▶ _Data extract_
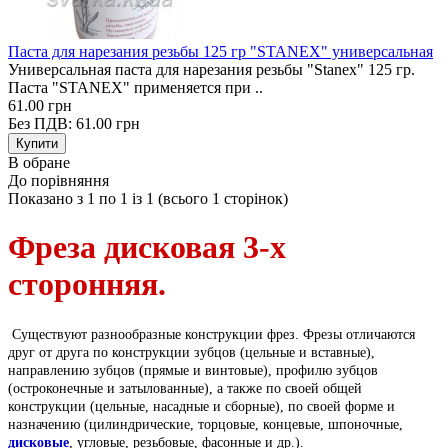
Паста для нарезания резьбы 125 гр "STANEX" универсальная
Универсальная паста для нарезания резьбы "Stanex" 125 гр.
Паста "STANEX" применяется при ..
61.00 грн
Без ПДВ: 61.00 грн
В обране
До порівняння
Показано з 1 по 1 із 1 (всього 1 сторінок)
Фреза дисковая 3-х
сторонняя.
Существуют разнообразные конструкции фрез. Фрезы отличаются
друг от друга по конструкции зубцов (цельные и вставные),
направлению зубцов (прямые и винтовые), профилю зубцов
(остроконечные и затылованные), а также по своей общей
конструкции (цельные, насадные и сборные), по своей форме и
назначению (цилиндрические, торцовые, концевые, шпоночные,
дисковые
, угловые, резьбовые, фасонные и др.).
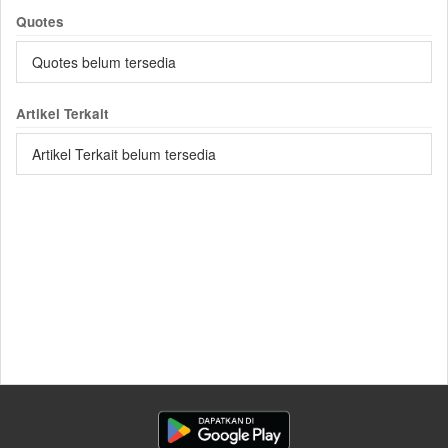
Quotes
Quotes belum tersedia
Artikel Terkait
Artikel Terkait belum tersedia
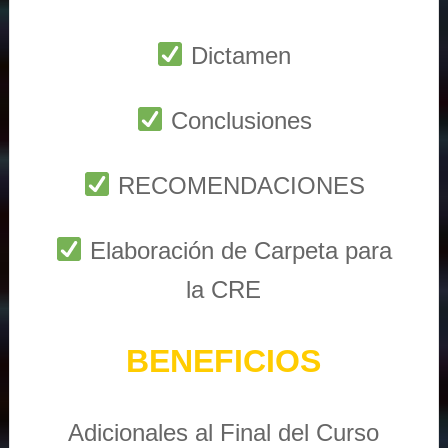
Dictamen
Conclusiones
RECOMENDACIONES
Elaboración de Carpeta para
la CRE
BENEFICIOS
Adicionales al Final del Curso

▶ _Task prompt_
Nothing but the lines from the line containing "конструкции (цельные, насадные" through the last line of the listing above should appear, output exactly, with no pictures.

▶ _Expected answer_
конструкции (цельные, насадные и сборные), по своей форме и
назначению (цилиндрические, торцовые, концевые, шпоночные,
дисковые
, угловые, резьбовые, фасонные и др.).
Quotes
Quotes belum tersedia
Artikel Terkait
Artikel Terkait belum tersedia
Dictamen
Conclusiones
RECOMENDACIONES
Elaboración de Carpeta para
la CRE
BENEFICIOS
Adicionales al Final del Curso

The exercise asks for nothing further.